Уже приближаясь к портовой свалке, чуя знакомую вонь, подумал, что новая внешность не подходит старым местам конспиративных встреч. Либо надо старую одежку надевать, только ее уже сожгли под бочкой, в которой смолу плавят… Либо в другом месте стыковаться: в «Аквариуме» каком-нибудь, или в театре, или еще где… Только он по таким местам не ходит и вести себя там не умеет. Хотя ничего хитрого в этом нет, он уже убедился… Сейчас время воров, только крупных! Те, кто в хорошей одежде, больше украсть могут, да и не сажают их почти. Особенно если много украдут…
Брезгливо глядя под ноги, чтобы не запачкать «колеса»[17], Клоп вошел на огороженную дощатым забором территорию и в очередной раз превратился в Лешего. Только сесть на корточки и закурить, подпирая спиной забор, как в прошлый раз, в таком наряде было невозможно. И он принялся прогуливаться на пространстве, свободном от куч битого кирпича, досок и другого строительного мусора. Через несколько минут на свалку зашел Лис – в рабочих штанах, оранжевом жилете дворника, ботинках-говнодавах и с метлой в руке, он бросил недовольный взгляд на постороннего и принялся обходить груду мусора, но вдруг остановился и вернулся.
– Петруччо? Убиться веником! Ты ли это?
– Я, Михалыч, я, – хрипло отозвался Леший.
– Да ты просто франт! Слышал я, что дела твои в гору пошли, но думал, что старый пиджачок ты не выбросил… Знал бы, что так вырядишься, я бы тоже в костюме с галстуком пришел, и встретились бы в мэрии…
– Да не подумал я как-то…
Оба чувствовали себя неловко и шуточным разговором оттягивали разговор серьезный, который неизвестно как мог сложиться.
– Узнал что-нибудь про Гусара? – спросил куратор. Солнце, сползая к западу, зависло над головой Лиса, обрисовывая четкий темный силуэт с отставленной в сторону метлой. Словно рыцарь с копьем стоит на страже у входа в замок секретов.
– Ничего нет! – покачал головой Клоп, закуривая. Теперь он пользовался зажигалкой «Зиппо», только курево осталось прежним – ББК[18].
– Так, болтают, обсуждают, и то несильно. Это же ваш интерес, не наш…
– А что, интересы у нас теперь разные? – Лис сделал шаг вперед и теперь нависал над агентом, как гранитный утес. Хотя и был не намного выше. Может, дело в солнце за спиной, может, в чем-то еще…

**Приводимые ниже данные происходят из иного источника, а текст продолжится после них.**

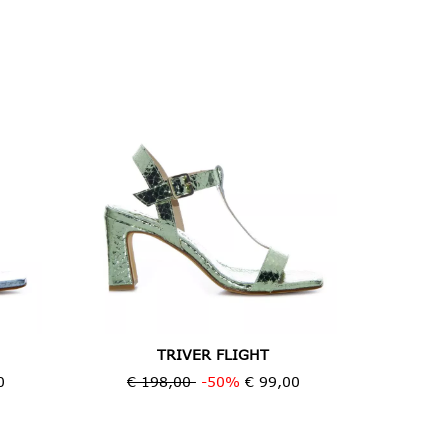
TRIVER FLIGHT
0
€ 198,00
-50%
€ 99,00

Клоп опустил глаза, чиркнул безымянным пальцем по папиросе, стряхивая пепел.
– Да нет, – через силу вымолвил он. – Как было, так и есть… Просто сказал неправильно…
– Ну, а если ты мне в клюве никаких вестей не принес, значит, от меня что-то нужно?
– В клюве? – Клоп поежился, дернул плечами, словно стряхивая с себя чью-то руку. – На дятла[19] намекаешь?
– Да нет! – дружески улыбнулся Лис.
Актерская игра давалась ему гораздо лучше, чем агенту. Может, потому, что он привык играть разные роли на публике, а Леший всю свою жизнь играл одну, тайную, роль.
– Просто говорят так: птичка весточку в клюве принесла. А какой породы птичка – неизвестно. Может, голубь, может, воробей… Можешь сам выбрать, кем быть. Я предлагаю – голубем, птицей мира. Как, Петруччо, тебе голубь нравится?
Он нарочно провоцировал Клопа и выводил его из себя. Если тот «на взводе» и готов идти на конфликт, то пусть взорвется сейчас, чтобы все стало ясно и можно было сразу принять необходимые меры. Так оно и было. У агента все кипело внутри, но страх перед Великим Лисом сдерживал кипение, и он терпел, хотя и с трудом. Ведь всего какой-то час назад он был авторитетный вор, хозяин Монтажей, а теперь с ним обращаются как с дрессированной мартышкой! И он не собирался сносить такое обращение.